5
$\begingroup$

In the following integral, p(x) and q(x) are probability distributions. Can you help me to determine in what situation this integral is equal to infinity. For example, I think that such a situations is when only p(x) has an infinite peak.

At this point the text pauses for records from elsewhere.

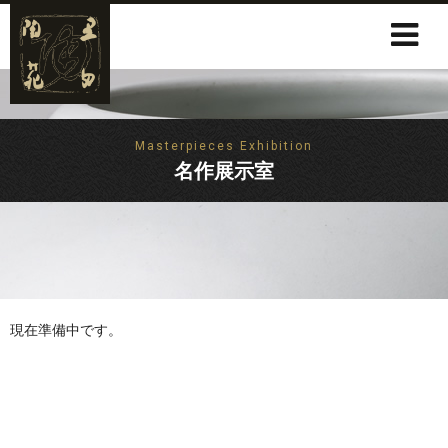
Masterpieces Exhibition
名作展示室
現在準備中です。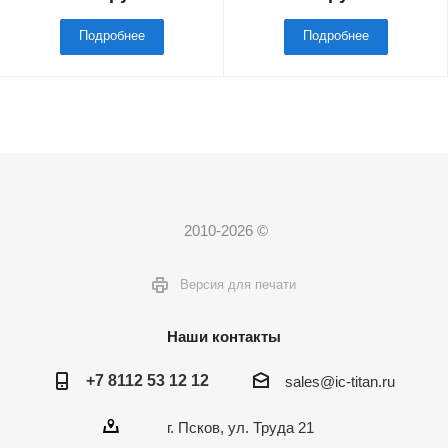
Подробнее
Подробнее
2010-2026 ©
Версия для печати
Наши контакты
+7 8112 53 12 12
sales@ic-titan.ru
г. Псков, ул. Труда 21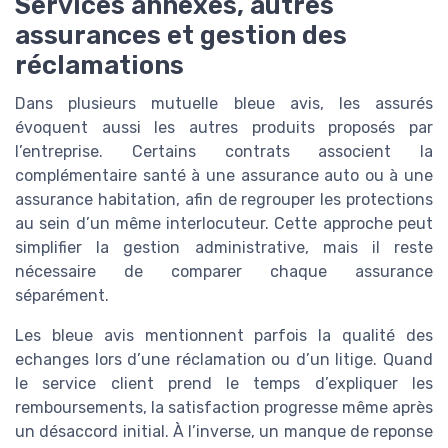
Services annexes, autres
assurances et gestion des
réclamations
Dans plusieurs mutuelle bleue avis, les assurés
évoquent aussi les autres produits proposés par
l’entreprise. Certains contrats associent la
complémentaire santé à une assurance auto ou à une
assurance habitation, afin de regrouper les protections
au sein d’un même interlocuteur. Cette approche peut
simplifier la gestion administrative, mais il reste
nécessaire de comparer chaque assurance
séparément.
Les bleue avis mentionnent parfois la qualité des
echanges lors d’une réclamation ou d’un litige. Quand
le service client prend le temps d’expliquer les
remboursements, la satisfaction progresse même après
un désaccord initial. À l’inverse, un manque de reponse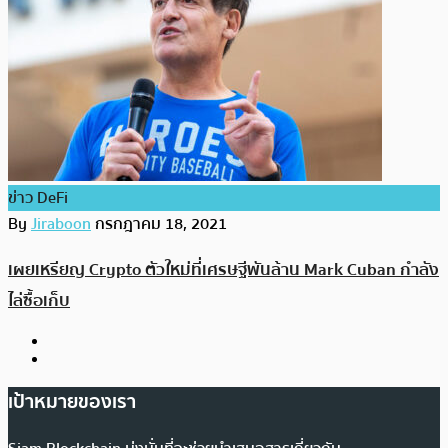
ข่าว DeFi
By
Jiraboon
กรกฎาคม 18, 2021
เผยเหรียญ Crypto ตัวใหม่ที่เศรษฐีพันล้าน Mark Cuban กำลัง
ไล่ซื้อเก็บ
เป้าหมายของเรา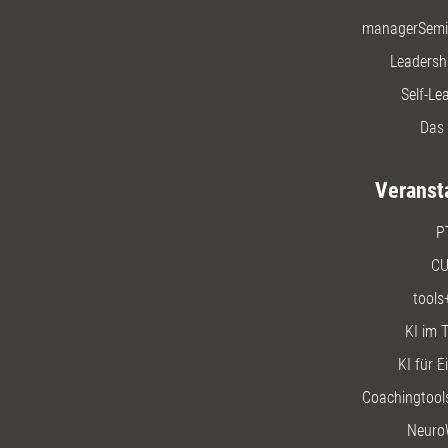
managerSemi
Leadersh
Self-Le
Das 
Veranst
P
CU
tools
KI im T
KI für E
Coachingtools
Neuro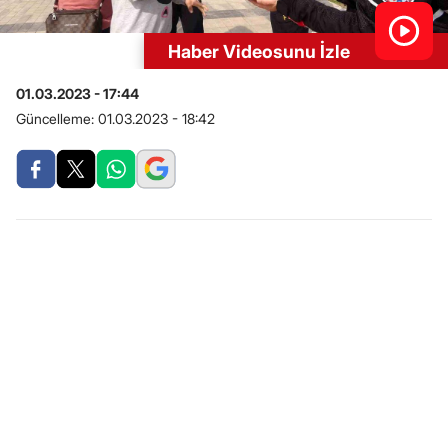
Haber Videosunu İzle
01.03.2023 - 17:44
Güncelleme:
01.03.2023 - 18:42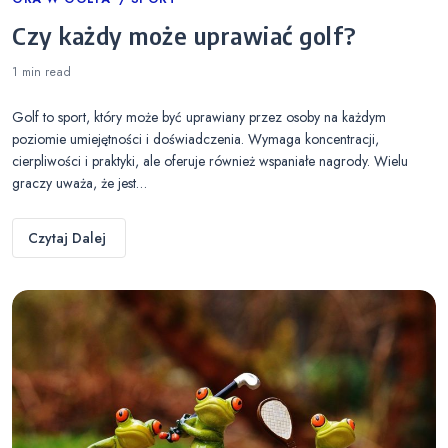
Categories
Czy każdy może uprawiać golf?
1 min
read
Golf to sport, który może być uprawiany przez osoby na każdym
poziomie umiejętności i doświadczenia. Wymaga koncentracji,
cierpliwości i praktyki, ale oferuje również wspaniałe nagrody. Wielu
graczy uważa, że jest…
Czytaj Dalej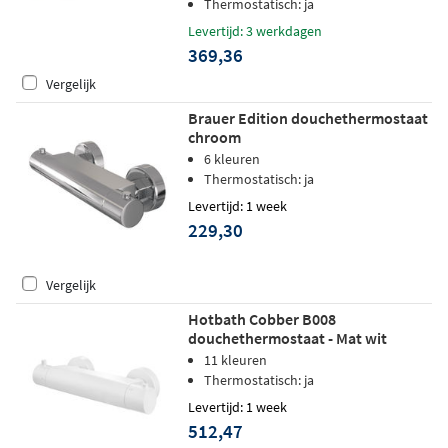
Thermostatisch: ja
Levertijd: 3 werkdagen
369,36
Vergelijk
Brauer Edition douchethermostaat
chroom
6 kleuren
Thermostatisch: ja
Levertijd: 1 week
229,30
Vergelijk
Hotbath Cobber B008
douchethermostaat - Mat wit
11 kleuren
Thermostatisch: ja
Levertijd: 1 week
512,47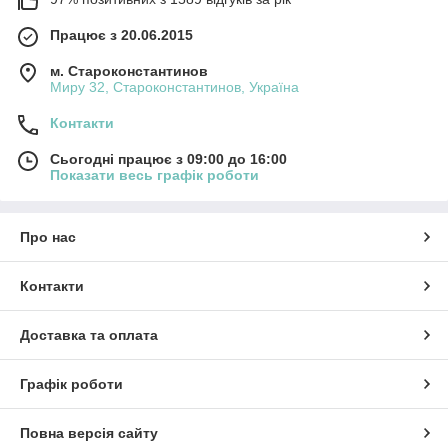
Працює з 20.06.2015
м. Староконстантинов
Миру 32, Староконстантинов, Україна
Контакти
Сьогодні працює з 09:00 до 16:00
Показати весь графік роботи
Про нас
Контакти
Доставка та оплата
Графік роботи
Повна версія сайту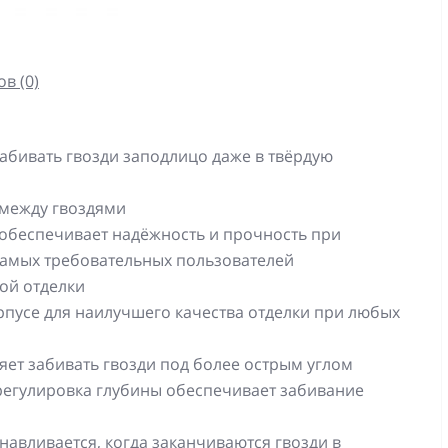
в (0)
абивать гвозди заподлицо даже в твёрдую
 между гвоздями
, обеспечивает надёжность и прочность при
амых требовательных пользователей
той отделки
рпусе для наилучшего качества отделки при любых
ет забивать гвозди под более острым углом
 регулировка глубины обеспечивает забивание
навливается, когда заканчиваются гвозди в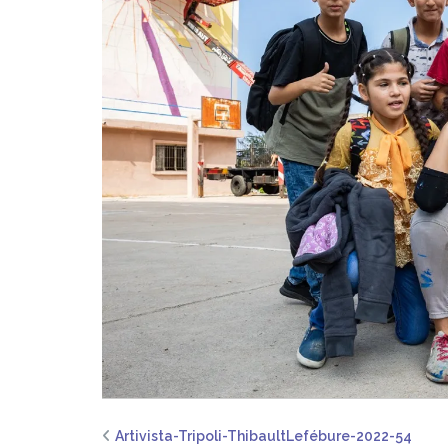
Artivista-Tripoli-ThibaultLefébure-2022-54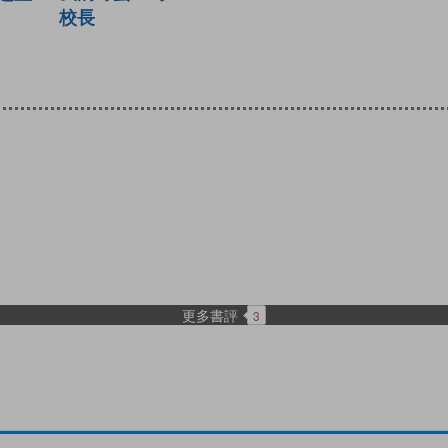
校長
更多書評
3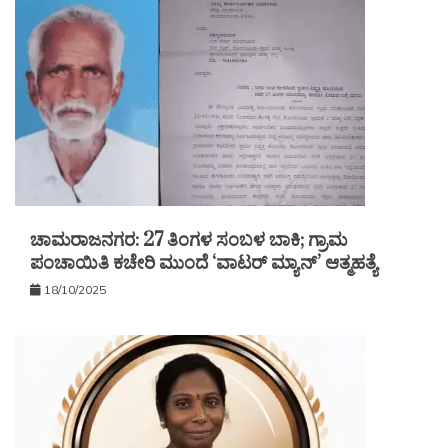
ಚಾಮರಾಜನಗರ: 27 ತಿಂಗಳ ಸಂಬಳ ಬಾಕಿ; ಗ್ರಾಮ
ಪಂಚಾಯಿತಿ ಕಚೇರಿ ಮುಂದೆ ‘ವಾಟರ್ ಮ್ಯಾನ್’ ಆತ್ಮಹತ್ಯೆ
18/10/2025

$\int_{-\infty}^{\infty}\{\log\frac{p(x)}{q(x)}\}p(x)dx$

Thank you very much!

2 Answers 2

4

As Dinesh says if the support of $\mathbf{P}$ includes points not in the support of $\mathbf{Q}$ then the Kullback-Leibler divergence will be infinite (or undefined). However this is not the only way this can happen. For a simple example I'll use a discrete distribution, so your integral becomes the sum $\sum_{n\in\mathbb{N}}\mathbf{P}(n)\log\left(\frac{\mathbf{P}(n)}{\mathbf{Q}(n)}\right)$ then define: $\mathbf{P}(n) = 2^{-n}$ and $\mathbf{Q}(n)=\begin{cases} 2^{-n-2^n} & n\geq 2\\ 1-\sum_{n=2}^\infty 2^{-n-2^n} & n=1\end{cases}$ then for $n\geq 2$, $\frac{\mathbf{P}(n)}{\mathbf{Q}(n)}=2^{2^n}$ so $\mathbf{P}(n)\log\left(\frac{\mathbf{P}(n)}{\mathbf{Q}(n)}\right)=1$. So: $D_{KL}(\mathbf{P}||\mathbf{Q})=\sum_{n=1}^\infty \mathbf{P}(n)\log\left(\frac{\mathbf{P}(n)}{\mathbf{Q}(n)}\right)=\infty$

I don't know if there are any nice necessary and sufficient conditions. But the best sufficient condition I can come up with is, in the discrete case: if Shannon's entropy of $\mathbf{P}$, $\mathrm{H}(\mathbf{P})$ is finite and $\log(\mathbf{Q}(x)),\frac{\mathrm{d}\mathbf{P}}{\mathrm{d}\mathbf{Q}}\in\mathscr{L}^2(\mathbf{Q})$. In the case of continuous distributions with pdfs it's just a matter of replacing all the pmfs with pdfs. The proof is identical in both cases: \begin{align} D_{KL}(\mathbf{P}||\mathbf{Q}) & =E_\mathbf{P}\left[\log\left(\frac{\mathrm{d}\mathbf{P}}{\mathrm{d}\mathbf{Q}}\right)\right]\\ & = E_\mathbf{P}(\log\mathbf{P}(x))-E_\mathbf{P}(\log\mathbf{Q}(x))\\ & = \mathrm{H}(\mathbf{P})-E_\mathbf{Q}\left[\frac{\mathrm{d}\mathbf{P}}{\mathrm{d}\mathbf{Q}}\log(\mathbf{Q}(x))\right] \end{align} In the final line the first term is finite by assumption and the second term is finite by the Schwarz inequality.

2

The integral that you have is the Kullback-Leibler divergence between distributions P and Q, $D_{KL}(P \parallel Q)$. This divergence is roughly a kind of a "distance" between the two distributions. The reason "distance" is in quotes is because this divergence is not symmetric and is hence not a metric. However, a useful way to think about the divergence $D_{KL}(P \parallel Q)$ is that it is the penalty paid for mistaking distribution $P$ as distribution $Q$. This statement can be made precise using information theory. If $D_{KL}(P \parallel Q)$ is infinity, it is because the two distributions are quite unlike each other that you incur an infinite penalty for mistaking $P$ as $Q$. This can happen for instance when distribution $P$ can produce values that distribution $Q$ can never do - in this case, mistaking $P$ as $Q$ is indeed a grievous error. I will leave it to you to interpret this in terms of the integral above to derive the condition under which the divergence is infinite.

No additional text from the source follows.